Ist es sinnvoll im Herbst noch Buchs und Liguster zu schneiden bzw. geringfügig zu stutzen - keine Frostschadengefahr?

Ist es sinnvoll im Herbst noch Buchs und Liguster zu schneiden bzw. geringfügig zu stutzen - keine Frostschadengefahr?

Gapt-Gartenberater:

Neutriebe beim BuchsbaumBeim Liguster und Buchs können Sie auch im späten Herbst noch "geringfügig stutzen", was Sie wollen, solange beide grün bleiben. Neue, weiche Triebe stellen überhaupt kein Problem dar, aber man sollte nicht mehr ins Holz schneiden. Auch davon sterben sie keinesfalls, es ist aber nicht gut für sie. Also besser sein lassen.

Der Liguster verliert im Winter sowieso alle seine Blätter, wenn es nicht gerade ein "Atrovirens" ist. Und auch diese als "wintergrün" gehandelte Ligusterart hat eine untere Temperaturgrenze, bei der sie ihre Blätter dennoch abwirft.
Gegen Frostschäden können Sie sowieso nicht viel tun, denn über Frostschäden entscheidet das Wetter. Es sei denn, sie packen Ihre Liguster- und Buchshecke, oben und unten warm ein. Mulch auf den Boden und Abdeckvlies ist durchaus eine gangbare Methode, doch meistens völlig unnötig. Wir haben in unserer Gegend weder jemals einen erfrorenen Liguster, noch einen Buchs entdecken können.
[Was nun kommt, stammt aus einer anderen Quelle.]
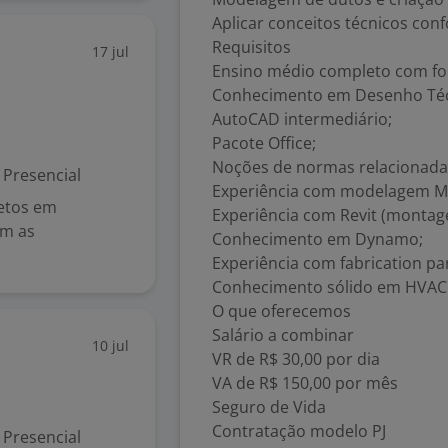
Aplicar conceitos técnicos co
Requisitos
17 jul
Ensino médio completo com fo
Conhecimento em Desenho Téc
AutoCAD intermediário;
Pacote Office;
Noções de normas relacionada
Presencial
Experiência com modelagem M
jetos em
Experiência com Revit (montag
em as
Conhecimento em Dynamo;
Experiência com fabrication pa
Conhecimento sólido em HVAC
O que oferecemos
Salário a combinar
10 jul
VR de R$ 30,00 por dia
VA de R$ 150,00 por mês
Seguro de Vida
Contratação modelo PJ
Presencial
Ältere, über 1-2 Jahre eingewachsene Hecken sind kaum gefährdet, die Frostleichen sind fast ausschließlich Exemplare in Töpfen.
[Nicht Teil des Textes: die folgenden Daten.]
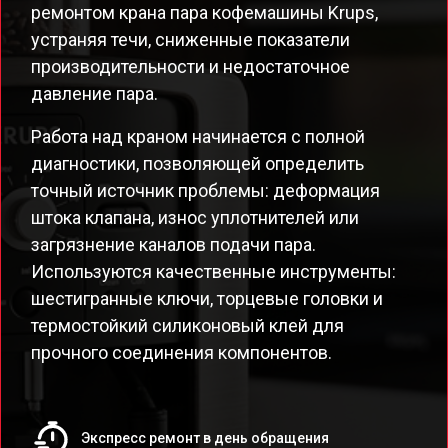
ремонтом крана пара кофемашины Krups,
устраняя течи, сниженные показатели
производительности и недостаточное
давление пара.
Работа над краном начинается с полной
диагностики, позволяющей определить
точный источник проблемы: деформация
штока клапана, износ уплотнителей или
загрязнение каналов подачи пара.
Используются качественные инструменты:
шестигранные ключи, торцевые головки и
термостойкий силиконовый клей для
прочного соединения компонентов.
Экспресс ремонт в день обращения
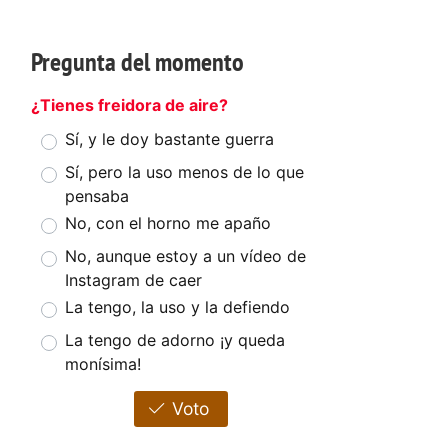
Pregunta del momento
¿Tienes freidora de aire?
Sí, y le doy bastante guerra
Sí, pero la uso menos de lo que
pensaba
No, con el horno me apaño
No, aunque estoy a un vídeo de
Instagram de caer
La tengo, la uso y la defiendo
La tengo de adorno ¡y queda
monísima!
Voto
Beim Buchs, der tatsächlich wintergrün ist, brauchen Sie sich auch keinerlei Gedanken machen. Die ersten Triebe, die abfrieren "könnten", sind natürlich die, die weit herausstehen. Also genau die, die Sie "geringfügig stutzen" wollen.

Unserer Erfahrung nach, macht das dem Buchs überhaupt nichts aus. Viel wichtiger ist, daß Sie den Buchs auch im Winter gelegentlich mal gießen. Buchsbäume, die über den Winter rötliche oder braune Blättern bekommen, haben keinen wirklichen Frostschaden erlitten! Stattdessen sind sie halb verdurstet, weil niemand daran denkt, daß auch wintergrüne Pflanzen nicht 3 Monate ohne Wasser auskommen!

Eine andere Form des Frostschadens ist der "Sonnenbrand". Wenn im Winter längere Zeit die Sonne scheint, aber der Boden noch gefroren ist, kommt es gern dazu. Dann verdunsten die Blätter viel Wasser, es kann aber keines über die Wurzeln nachfließen.